10年と20年の違いが企業部門の構造変化にあることを財務省「法人企業統計調査」で確認する。2009年度以降の当期純利益と配当金は純粋持株会社を除いている。

先に書いておくと、バブル期の過大な投資が過剰設備と過剰債務となって「失われた10年」を招き、それを解消した後は過大な利益が「失われた20年」を招いている。

順調に増えてきた人件費が1990年代半ばから長期停滞に転じている。

画像3

対照的に、当期純利益はバブル崩壊後から約10年間低迷したものの、その後は急増して2017・2018年度にはバブル期のピークの3倍に達している。

画像4

プラザ合意前の1984年度を1として指数化したもの。

画像1

上のグラフから人件費を除いたもの。バブル期の設備投資が過大だったことが見て取れる。これがバブル崩壊後に過剰設備と過剰債務となって「失われた10年」を招くことになる。

画像2

下のグラフは、2000年代になると設備投資を内部資金で十二分に賄える金余りになったことを示している。借入の必要がないので、日本銀行が利下げしても効果がない。

画像6

人件費への分配割合は高度成長期の水準に引き下げられたが、設備投資は高度成長期とは逆に抑制的なので大幅な金余りになり、配当金と内部留保が増えている。この労働から資本への大規模な分配シフトが2000年前後の構造改革の成果である。

画像8

人件費抑制の規模だが、仮に人件費+当期純利益+減価償却費に占める人件費の割合を80%に保っていたとすると、2012年末からの景気拡大期には20~30兆円程度増やせていたことになる。

画像8

「失われた10年」はバブルの処理に失敗した結果だが、その後の20年は「自国の労働者階級を豊かにすることが得策であるという考え」を捨てた新興勢力の改革派によって「システムの均衡にとって不可欠なもの」が破壊された結果と言える。安倍首相(当時)のニューヨーク証券取引所での「もはや国境や国籍にこだわる時代は過ぎ去りました」はその延長線上にある。

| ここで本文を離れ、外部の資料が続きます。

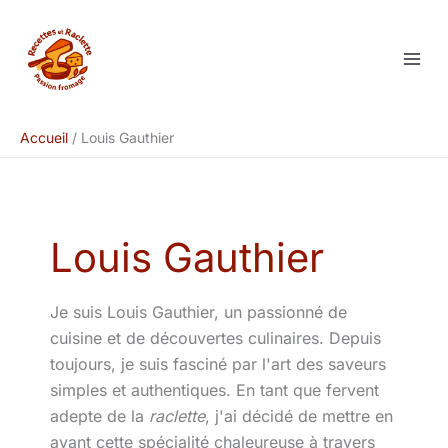
Aller
au
contenu
Accueil
Louis Gauthier
Louis Gauthier
Je suis Louis Gauthier, un passionné de
cuisine et de découvertes culinaires. Depuis
toujours, je suis fasciné par l'art des saveurs
simples et authentiques. En tant que fervent
adepte de la
raclette
, j'ai décidé de mettre en
avant cette spécialité chaleureuse à travers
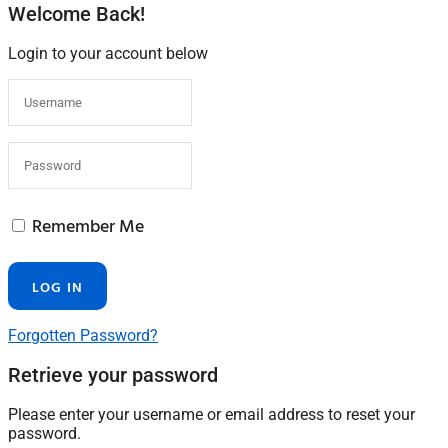
Welcome Back!
Login to your account below
Remember Me
Forgotten Password?
Retrieve your password
Please enter your username or email address to reset your
password.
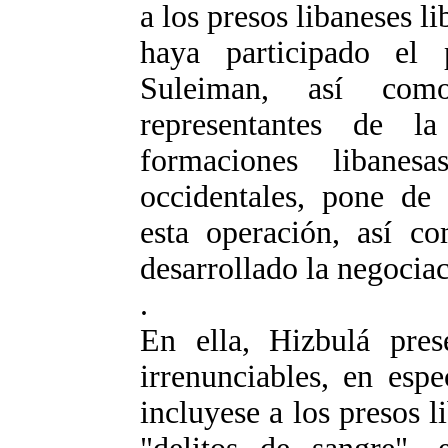
a los presos libaneses li
haya participado el 
Suleiman, así com
representantes de la
formaciones libanes
occidentales, pone de 
esta operación, así 
desarrollado la negociac
.
En ella, Hizbulá pres
irrenunciables, en esp
incluyese a los presos l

両大戦間時代には病み衰えていた資本主義は、1945年から、規則的な発展率を回復した。過剰生産に対する解決策は単純だったが、ただしだれかがそのことを考える必要があった。つまり、労働者はより多く消費すべきである、ということである。それ以降、勤労者の生活水準の進歩は、システムの均衡にとって不可欠なものであることが認められた。
ケインズ理論の主たる帰結は、もちろん景気後退期における国家による投資であるが、それより目に付きにくいが構造に関わるものだけにより重要な帰結は、自国の労働者階級を豊かにすることが得策であるという考えを西側ブルジョワジーが受け入れた、ということである。経済発展期における労働者の賃金の持続的上昇は、消費の規則正しい上昇をもたらし、それが生産の総体を吸収する。

(トッドはこれを25歳の時に書いている。)

構造改革とは、"Japan as No. 1"を実現させた修正資本主義を「両大戦間時代には病み衰えていた資本主義」に逆戻りさせるものだったわけだが、それがスムーズに進んだのは、改革に熱狂した国民が「抵抗勢力」を叩き潰したからである。踊らされた国民がバカだったということである(未だに気付いていないようだが)。

画像8

画像9

付言すると、日本の特異性は下げる・減らす・削る・廃止するといった縮み志向の施策が国民に支持されることにある(→ポピュリズムがバラマキではなく緊縮志向になる)。これには「利休の茶室」的なものを好む国民性と高齢化が関係していると考えられる。

この記事が気に入ったらサポートをしてみませんか?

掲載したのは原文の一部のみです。